Zoan continued, “And I lost contact with my manager and I stopped writing poetry. I stopped performing. I stopped going out. I would refuse to see anyone. And I just. I don’t know. The busy world of San Francisco continued without me. And I watched it continue as I spent day after day in my apartment alone—refusing to go out.”
And there it was, our uncontrollable fortune, our illness. I felt like I had lost. I couldn’t stop him. And I lost.
“As you can imagine,” Zoan said, “I didn’t end up going to Chapman. My mother and my stepfather became aware of my condition, and they eventually sent me to my other dad here in southern California to get help.” He took a slight pause and looked at the circle of people for a bit. “And that’s how I ended up here.”

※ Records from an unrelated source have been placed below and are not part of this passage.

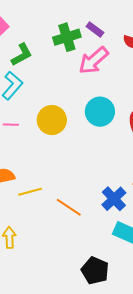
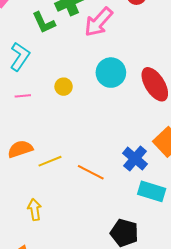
green L-shape: (22, 55) -> (44, 23), moved, turned 100
yellow circle: (52, 120) -> (64, 87), size x0.6

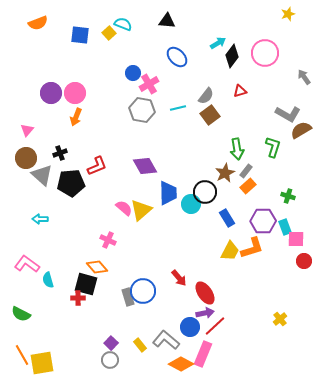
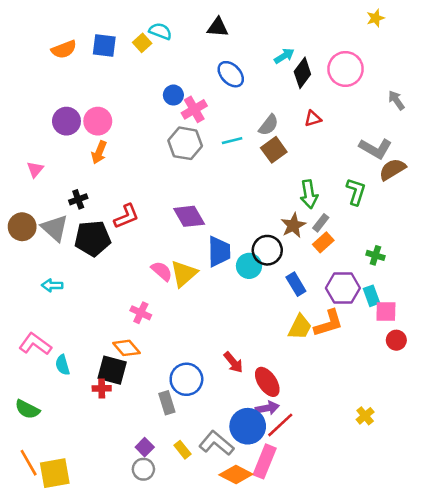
orange semicircle: (38, 23) -> (64, 49), moved
brown circle: (26, 158) -> (22, 227), moved
gray rectangle: (128, 297) -> (167, 403), moved
blue circle: (190, 327) -> (248, 426), size x1.4

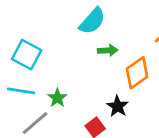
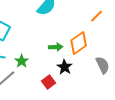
green arrow: (108, 50) -> (56, 47), moved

He gave a slight sigh, and finally finished with, “Boy. What I would do to go back to writing and performing.”
Even Mr. Jenkins was a little bit hesitant to say anything at first. However, Mr. Jenkins found a way to continue the therapy session by asking him, “Well, Zoan. What do you hope to gain from your treatment here?”
Zoan responded, “To write and perform my poetry again, finish my book, and go back to school if I am stable enough.”

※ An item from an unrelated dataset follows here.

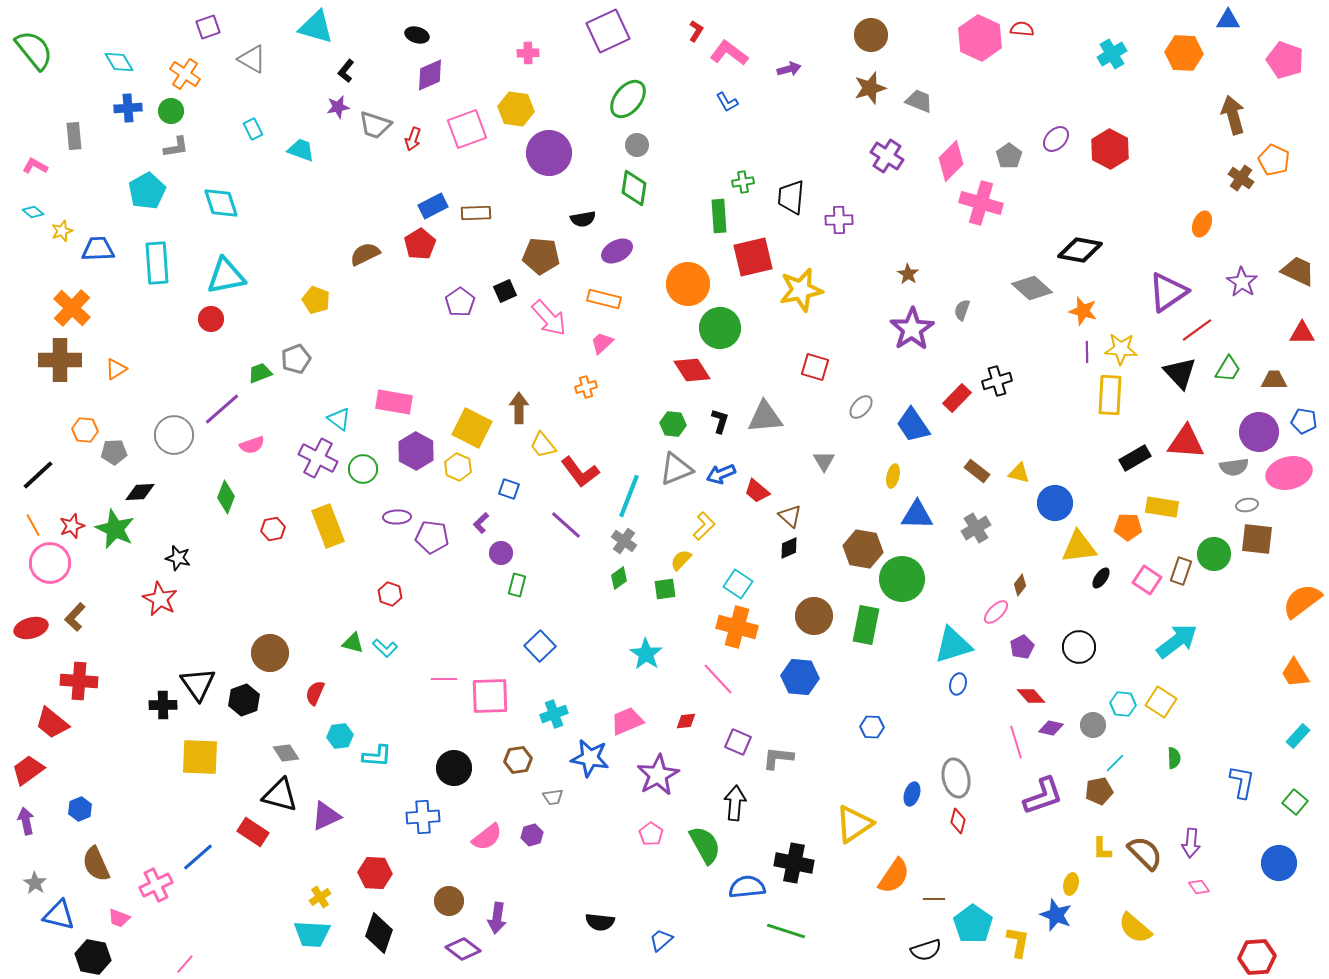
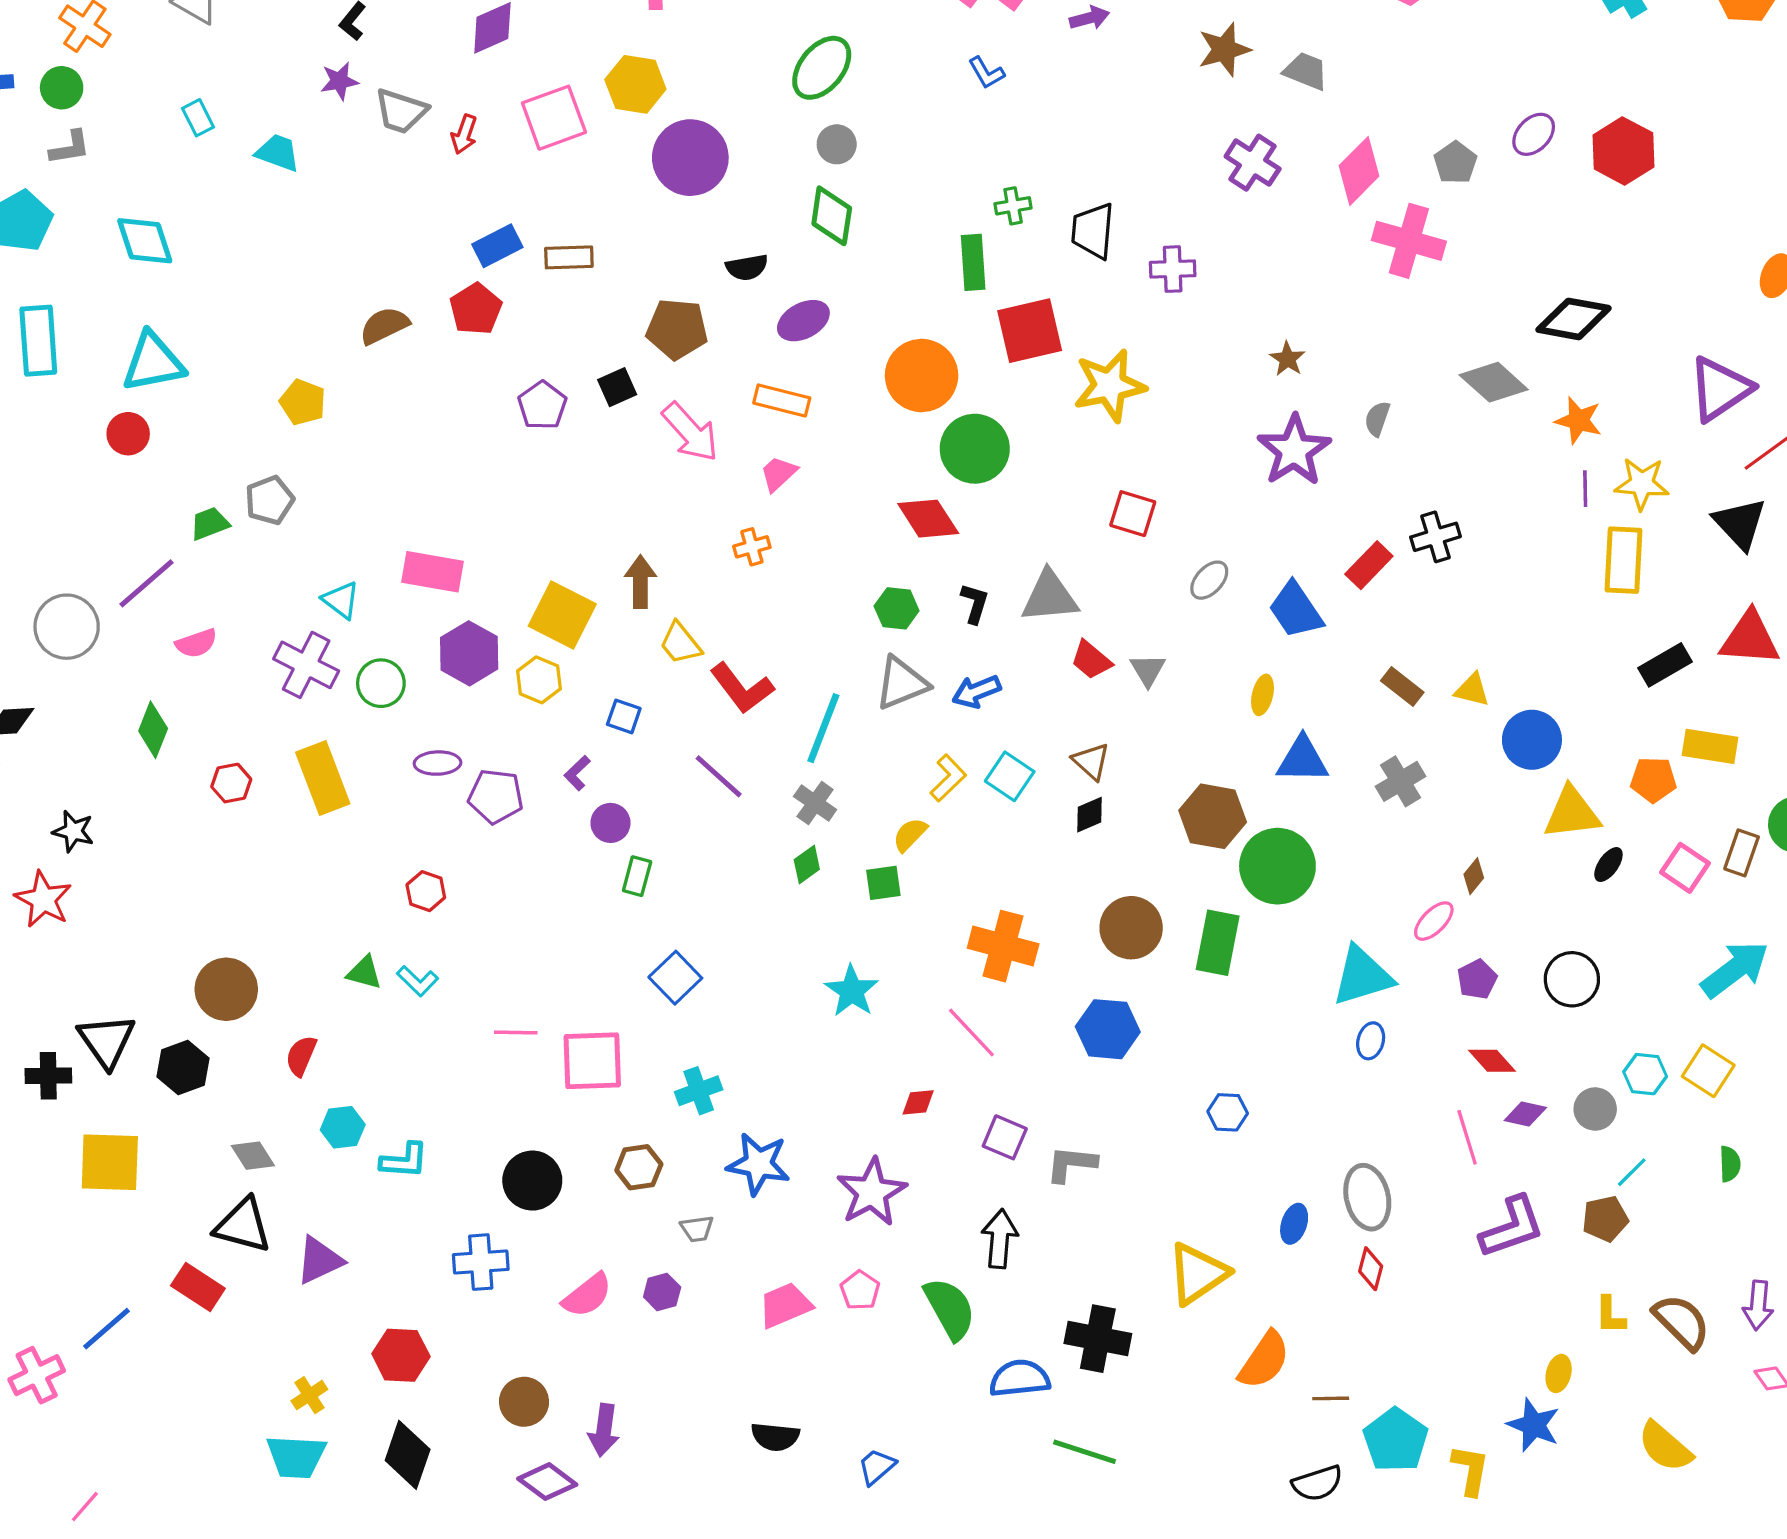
red trapezoid: (757, 491) -> (1091, 660), moved
cyan square: (738, 584) -> (1010, 776), moved
pink trapezoid: (627, 721) -> (785, 1305), moved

“I am very happy to hear that, Zoan.” He gave a smile of relief after all the silence, and emotional dashes and turns. “Zoan?” Mr. Jenkins asked. “I was a bit curious. Did you say you have residual schizophrenia now?”
“Yes, I did,” Zoan responded. “Dr. Alvarez diagnosed me with it recently. I had undifferentiated schizophrenia initially, but the s
everity of my symptoms decreased over the year and a half. I had a lot of issues with organization and emotions, but Dr. Alvarez informed me that because my symptoms have become less aggressive over the past few months, I could most likely leave by the end of the month as long as I have a support system. The only thing she wanted me to do was to keep taking medication regardless if I stopped experiencing any positive symptoms.”

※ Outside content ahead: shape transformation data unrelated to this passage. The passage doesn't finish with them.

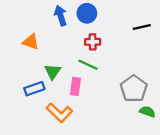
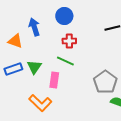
blue arrow: (61, 16) -> (34, 27), moved
blue rectangle: (34, 89) -> (13, 69), moved

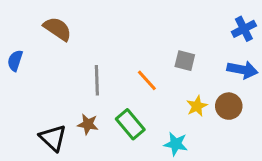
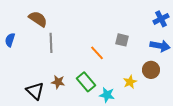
gray line: (97, 80) -> (51, 43), moved
yellow star: (197, 106) -> (130, 82), moved
cyan star: (176, 144) -> (107, 95), moved

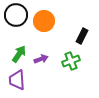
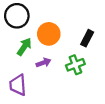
orange circle: (44, 21) -> (49, 34), moved
green arrow: (19, 54) -> (24, 47), moved

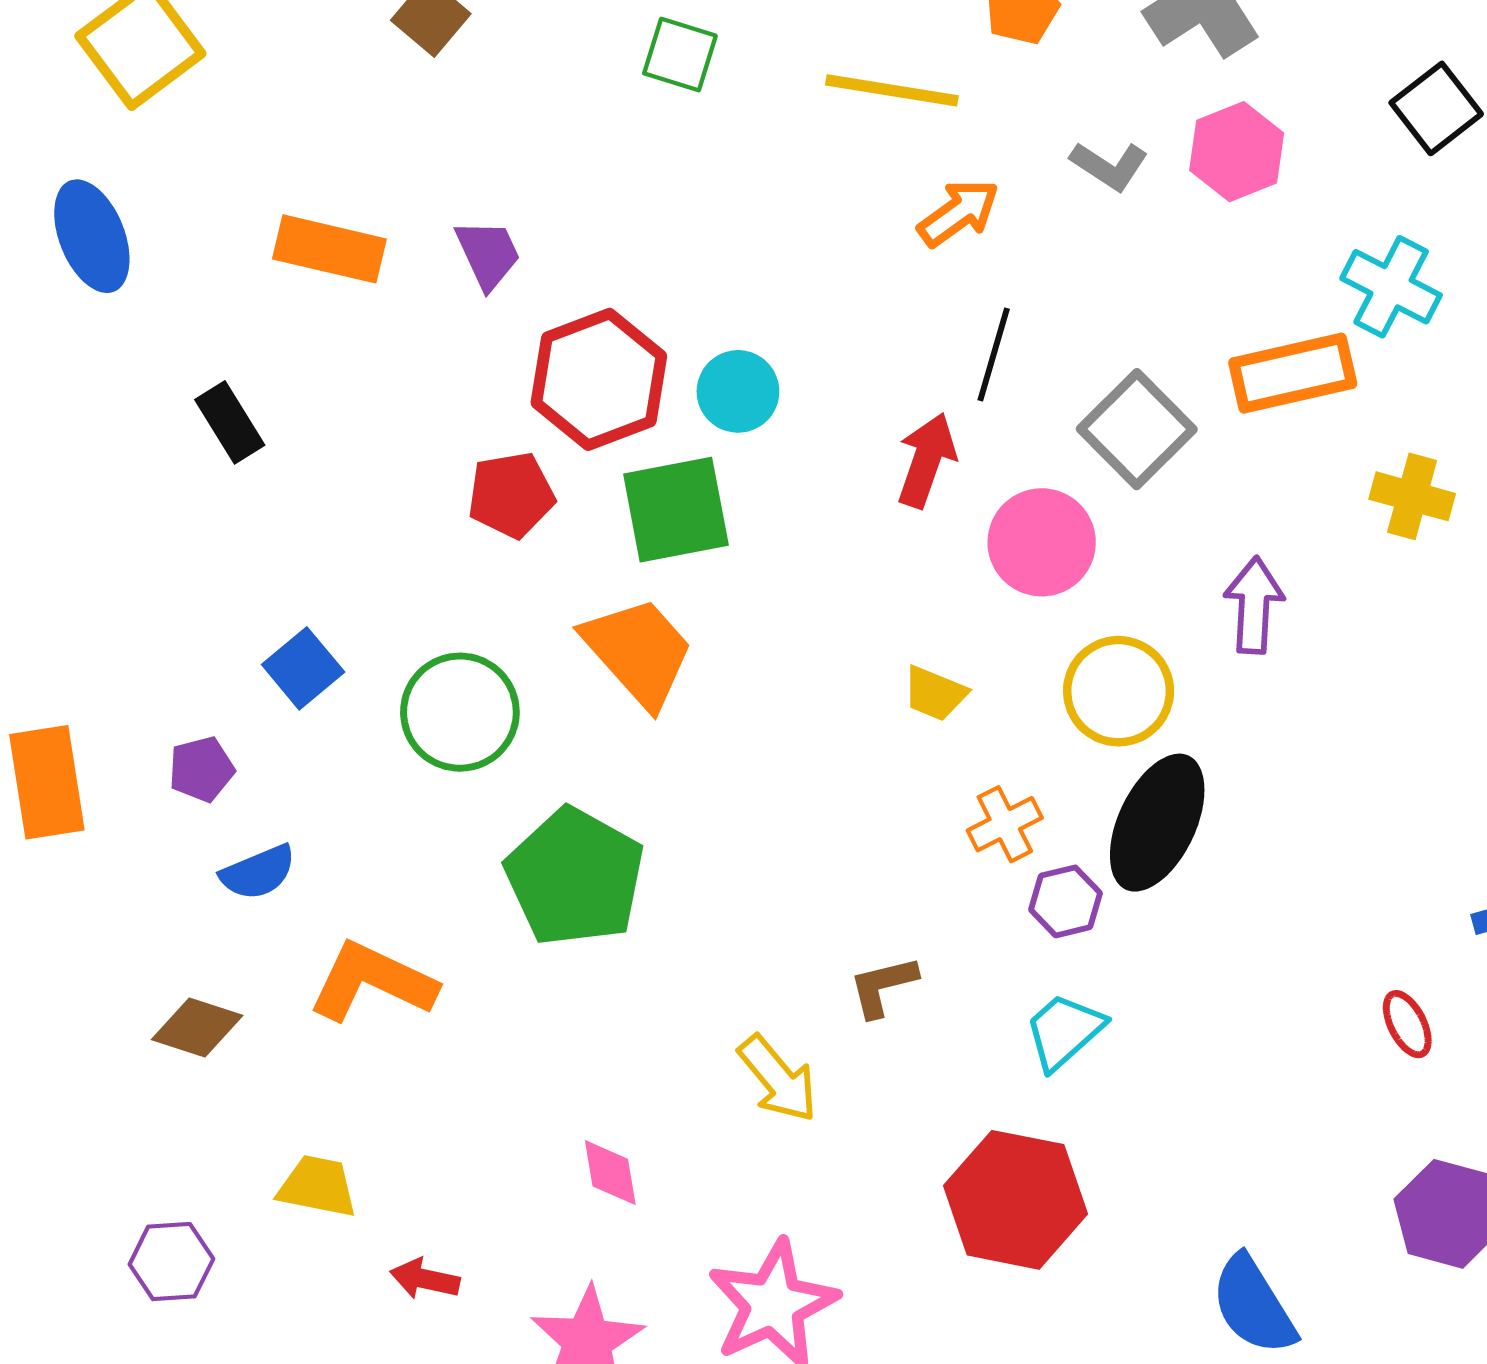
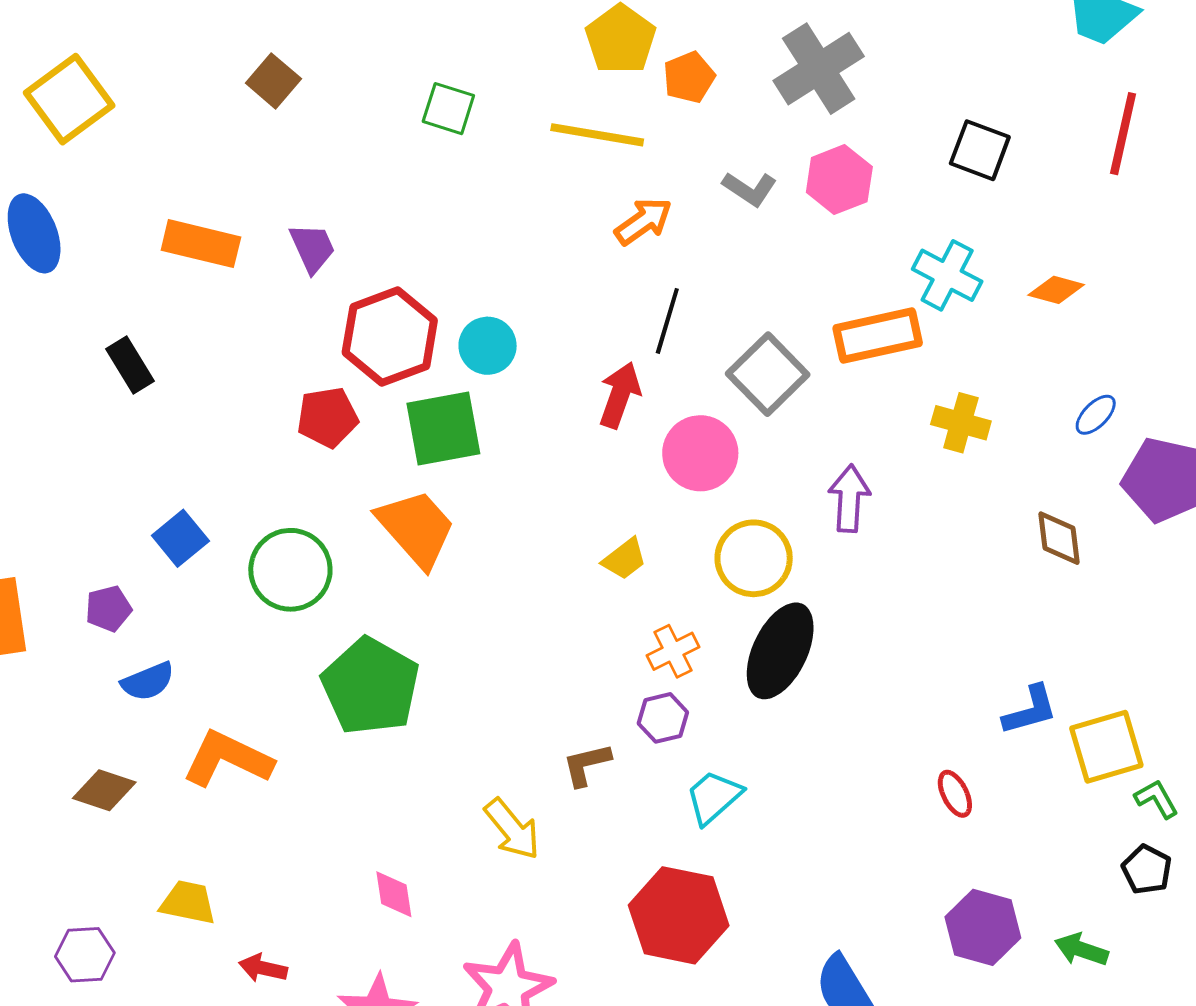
black square: (1436, 108) -> (980, 150), turned -32
yellow trapezoid: (935, 693) -> (624, 559), turned -60
purple hexagon: (1066, 901) -> (663, 718), moved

Undifferentiated schizophrenia is a subgenre of schizophrenia. This classification is only given when the symptoms of schizophrenia are not sufficiently present to categorize as another type of schizophrenia. Essentially, symptoms fluctuate erratically and to different severities, and can also overlap as other categories of schizophrenia. Often times these symptoms are harder to pinpoint and label, and also come and go at different rates, which is the reason why patients are labeled with undifferentiated schizophrenia.
As far as Dr. Alvarez’s current diagnosis of Zoan—residual schizophrenia is defined in two ways.
The first definition of residual schizophrenia is in regards to the three phases of any schizophrenia. Typically, most forms of schizophrenia follow three phases: the prodromal phase is the early tell-tell signs of schizophrenia. It does not necessarily include psychotic symptoms, like hallucinations, but is more commonly characterized by changes in behaviors. The active phase of schizophrenia pertains to the development of definite psychotic symptoms. On top of unusual behaviors, schizophrenics begin to experience hallucinations, delusions, disordered thinking, or motor dysfunction. Lastly, a schizophrenic may finally reach the residual phase. In the three phases of schizophrenia, the residual is the last phase. This phase is characterized as the decreasing of severity among symptoms. Both positive symptoms, such as hallucinations or delusions, decrease, but negative symptoms, such as the reduction of physical activity, motivation, or social interaction, may still persist. The residual phase may not have as severe symptoms as those in the active phase. Usually patients in this stage have very few, severe schizophrenic episodes throughout the rest of their lives. However, the only thing is that not everyone gets diagnosed with residual schizophrenia. Some of patients can remain in the active phase of their schizophrenia for the rest of their lives.